*** Opening of Data provided ***
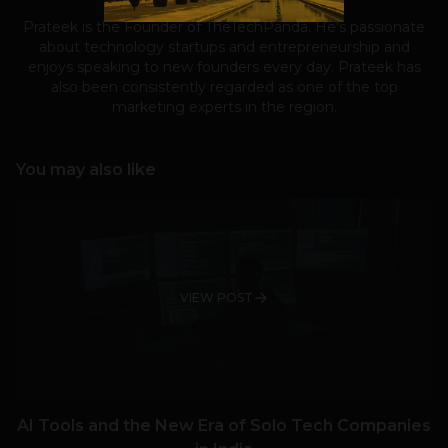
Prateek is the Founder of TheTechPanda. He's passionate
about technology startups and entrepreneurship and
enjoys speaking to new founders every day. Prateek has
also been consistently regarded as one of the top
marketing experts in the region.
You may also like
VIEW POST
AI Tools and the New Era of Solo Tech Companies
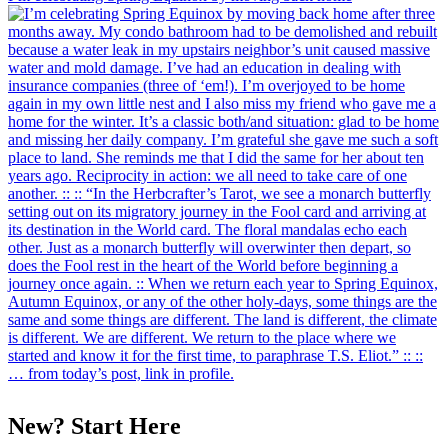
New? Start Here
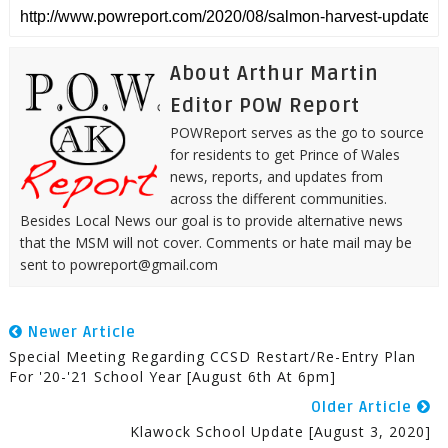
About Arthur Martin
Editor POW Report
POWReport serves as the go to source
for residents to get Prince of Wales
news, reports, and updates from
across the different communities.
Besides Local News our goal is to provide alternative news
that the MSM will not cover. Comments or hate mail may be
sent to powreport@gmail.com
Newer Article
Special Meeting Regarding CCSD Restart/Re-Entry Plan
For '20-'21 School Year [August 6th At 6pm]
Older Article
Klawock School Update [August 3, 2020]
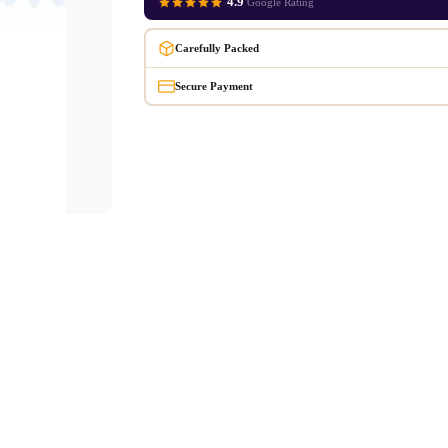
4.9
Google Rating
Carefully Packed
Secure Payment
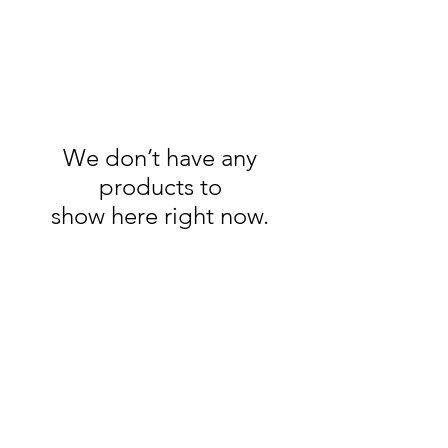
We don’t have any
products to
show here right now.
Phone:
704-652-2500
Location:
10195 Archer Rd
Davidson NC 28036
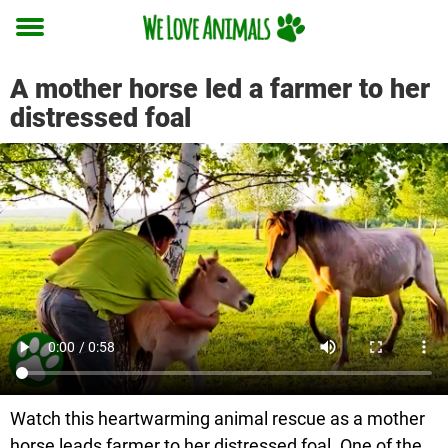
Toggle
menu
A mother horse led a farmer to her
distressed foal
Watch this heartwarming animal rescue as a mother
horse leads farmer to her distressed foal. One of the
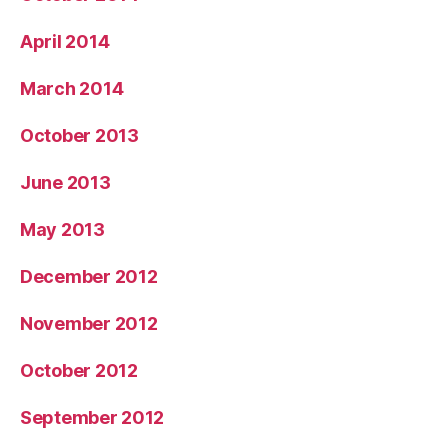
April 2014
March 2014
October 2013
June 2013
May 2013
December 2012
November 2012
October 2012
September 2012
*** Close of Data provided ***
*** Opening of Data provided ***
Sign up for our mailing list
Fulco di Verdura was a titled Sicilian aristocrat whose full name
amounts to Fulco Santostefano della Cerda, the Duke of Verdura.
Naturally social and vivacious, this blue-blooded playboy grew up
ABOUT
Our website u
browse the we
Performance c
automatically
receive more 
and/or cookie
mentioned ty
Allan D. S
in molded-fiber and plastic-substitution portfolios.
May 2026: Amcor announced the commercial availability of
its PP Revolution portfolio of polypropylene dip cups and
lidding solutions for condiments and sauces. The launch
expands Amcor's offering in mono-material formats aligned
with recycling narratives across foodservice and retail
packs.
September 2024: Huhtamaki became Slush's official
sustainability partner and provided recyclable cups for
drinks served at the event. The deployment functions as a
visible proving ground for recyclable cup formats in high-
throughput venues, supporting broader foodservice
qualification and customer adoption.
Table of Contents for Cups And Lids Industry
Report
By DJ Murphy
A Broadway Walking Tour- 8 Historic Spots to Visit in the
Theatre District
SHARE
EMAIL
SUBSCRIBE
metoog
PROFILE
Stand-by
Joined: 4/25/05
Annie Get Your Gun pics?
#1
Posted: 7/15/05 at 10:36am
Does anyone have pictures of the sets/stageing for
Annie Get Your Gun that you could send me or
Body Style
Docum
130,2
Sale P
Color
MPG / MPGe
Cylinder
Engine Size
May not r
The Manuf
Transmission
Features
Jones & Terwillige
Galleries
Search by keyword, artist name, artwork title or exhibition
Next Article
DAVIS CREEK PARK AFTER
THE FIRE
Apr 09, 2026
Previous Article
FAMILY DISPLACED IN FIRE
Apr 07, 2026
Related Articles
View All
*** Close of Data provided ***
*** Opening of Data provided ***
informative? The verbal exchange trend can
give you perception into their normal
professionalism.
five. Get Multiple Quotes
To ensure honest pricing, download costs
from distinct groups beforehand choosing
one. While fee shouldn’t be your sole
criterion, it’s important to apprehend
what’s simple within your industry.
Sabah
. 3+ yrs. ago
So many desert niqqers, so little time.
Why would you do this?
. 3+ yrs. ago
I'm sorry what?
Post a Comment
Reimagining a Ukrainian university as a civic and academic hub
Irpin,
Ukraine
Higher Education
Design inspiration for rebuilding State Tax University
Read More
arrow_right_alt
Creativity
*** Close of Data provided ***
* Required action
Your task is to find each line in the entries that contains the string "from" and copy it.

* Result of the exercise
news, reports, and updates from
from distinct groups beforehand choosing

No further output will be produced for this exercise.